**DESCRIPTION OF THE TASK**
Everything from the line with "orges, le 28" to the end of the data should be restated word for word, and nothing before it.

**MATERIAL FOR THIS TASK**
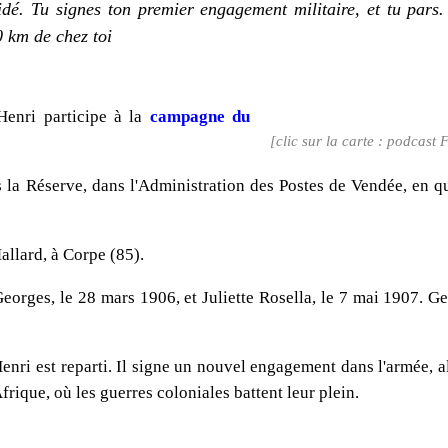
écidé. Tu signes ton premier engagement militaire, et tu pars
0 km de chez toi
Henri participe à la
campagne du
[clic sur la carte : podcast
ns la Réserve, dans l'Administration des Postes de Vendée, en qu
allard, à Corpe (85).
orges, le 28 mars 1906, et Juliette Rosella, le 7 mai 1907. G
enri est reparti. Il signe un nouvel engagement dans l'armée, al
Afrique, où les guerres coloniales battent leur plein.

**ANSWER BELOW**
orges, le 28 mars 1906, et Juliette Rosella, le 7 mai 1907. G
enri est reparti. Il signe un nouvel engagement dans l'armée, al
Afrique, où les guerres coloniales battent leur plein.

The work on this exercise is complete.